Reste une question ouverte : il faudra bien un jour (se) poser concrètement et de façon praticable la question de la « rémunération » de la créativité artistique, intellectuelle et sociale… Ce que ne font finalement, ni les partisans de la DADVSI, ni ceux de la « licence globale »… En d’autres termes, poser la question d’un revenu garanti comme rémunération de toutes ces activités sociales, créatives, qui sont aujourd’hui contrôlées, récupérées, exploitées, transformées en marché et jamais payées.
Ligne de fuite… Le 4 mars 2006 on célébrait les rituelles Victoires de la Musique au Zénith de Paris.
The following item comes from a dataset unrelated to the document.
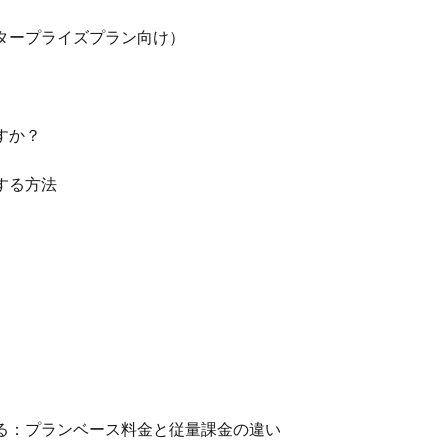
タープライズプラン向け）
すか？
する方法
解する：プランベース料金と従量課金の違い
Les intermittents étaient venus, à la veille des nouvelles négociations sur le (non-)devenir de leur régime, rappeler au « monde de la culture » leur situation de précaires ; ce soir là, les opposants à la DADVSI étaient aussi venus, à la veille de l’ouverture des débats parlementaires sur la DADVSI v2.0, rappeler au « monde de la culture » que la création n’est pas réductible à une variable de marché.
Un signe des temps ?

1 Le 22 décembre 2005, après trois jours de débats houleux, l’Assemblée
nationale a suspendu (pour cause de vacances parlementaires) l’examen
du projet de loi DADVSI. La veille, une majorité de députés UMP avait
déjà voté, contre l’avis du gouvernement, des amendements préfigurant
la création d’une ” licence globale “, une nouvelle taxe sur
l’abonnement à l’Internet, dont le produit serait réparti entre les
créateurs…

2 EUCD.info, ” Quel est le problème ? “. URL
:http://www.eucd.info/138.shtml

3 Ibidem.

4 Ibidem.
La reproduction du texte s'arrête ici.